These are the other important points that Venkatanarayanan had to make regarding non-personal data —
- Classification of data is a problem: He said that a problem in privacy practice is that of classification of data. “You should know all the data you have, otherwise how can you protect it?” he asked. Companies are also supposed to figure out how data is flowing across different parts of the organisation, he said, adding that it becomes much harder considering that companies share data with outside vendors such as email providers like MailChimp, SMS providers, etc.
- Data cataloguing or classification is very difficult: At a talk curated by Venkatanarayanan, social media platform LinkedIn reportedly said that it took them three years, $18 million of expense, other infrastructure expenses, and a 40-member engineering team in order to actually build it and have a data catalogue.
Is regulating non-personal data premature?
PDP Bill addresses situations where identity of a person is zeroed in through multiple indicators: Mohanty was of the opinion that privacy harms posed by processing non-personal data can be addressed through the Personal Data Protection Bill and the existing IT Act. “A personal data protection legislation recognises a situation where somebody takes all of those data points together and is able to identify a person.
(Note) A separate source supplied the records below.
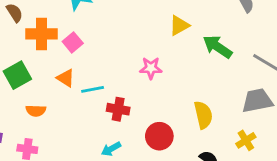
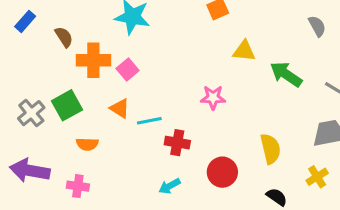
yellow triangle: (179, 25) -> (244, 51), turned 35

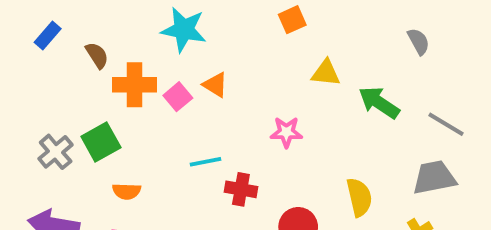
orange triangle: (120, 108) -> (215, 85), moved

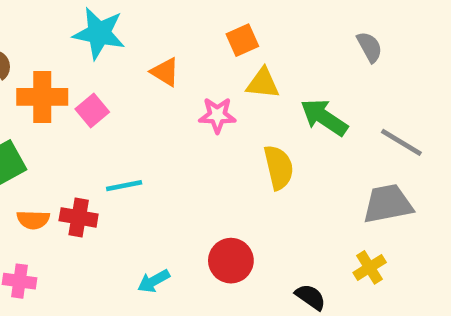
orange square: (292, 20) -> (242, 40), moved
orange triangle: (215, 85) -> (165, 72), moved
pink star: (286, 132) -> (217, 115), moved
red cross: (241, 189) -> (79, 217), moved
yellow semicircle: (359, 197) -> (279, 167), moved

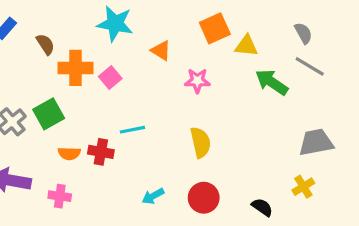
orange square: (242, 40) -> (215, 28), size x1.4
yellow triangle: (263, 83) -> (246, 46), moved
gray line: (401, 142) -> (310, 66), moved
yellow semicircle: (279, 167) -> (201, 142), moved
red circle: (231, 261) -> (204, 198), moved

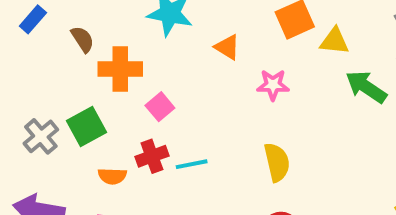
pink square: (110, 77) -> (160, 107), moved
cyan line: (132, 130) -> (192, 164), moved
red cross: (101, 152) -> (152, 156), moved, turned -30

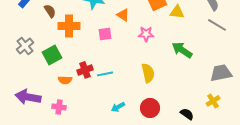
green arrow: (366, 87) -> (182, 50), moved
pink square: (160, 107) -> (105, 34), moved, turned 32
gray cross: (41, 136) -> (25, 46), moved

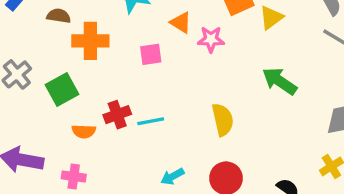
brown semicircle: (50, 11) -> (59, 16), turned -48
yellow triangle: (177, 12) -> (271, 18), turned -42
pink star: (146, 34) -> (211, 39), moved

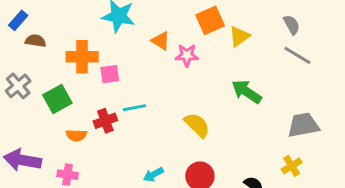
brown semicircle: (59, 16) -> (36, 41), moved
pink square: (151, 54) -> (110, 74), moved
yellow semicircle: (223, 120) -> (197, 125), turned -32
cyan line: (151, 121) -> (134, 108), moved

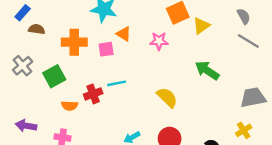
orange triangle: (161, 41) -> (124, 34), moved
pink square: (110, 74) -> (106, 49), moved
purple arrow: (22, 160) -> (26, 126), size x0.7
So any privacy risk or harm that flows from a situation like that is going to be addressed by the Personal Data Protection bill. You do not need a separate non-personal data bill to address that privacy,” he said.
Misconceptions about personal and non-personal data in the same bill: “The JPC seems to believe that there are privacy risks with non-personal data so that is why it needs to be regulated in the personal data protection bill. That is not the case,” Mohanty said.
He further reasoned that —
- By definition, non personal data does not have any personal information.
- There is a taxonomy of data classification in privacy law which flows from sensitivity of the data involved. However, when the data is anonymised and aggregated, the sensitivity does not carry forward.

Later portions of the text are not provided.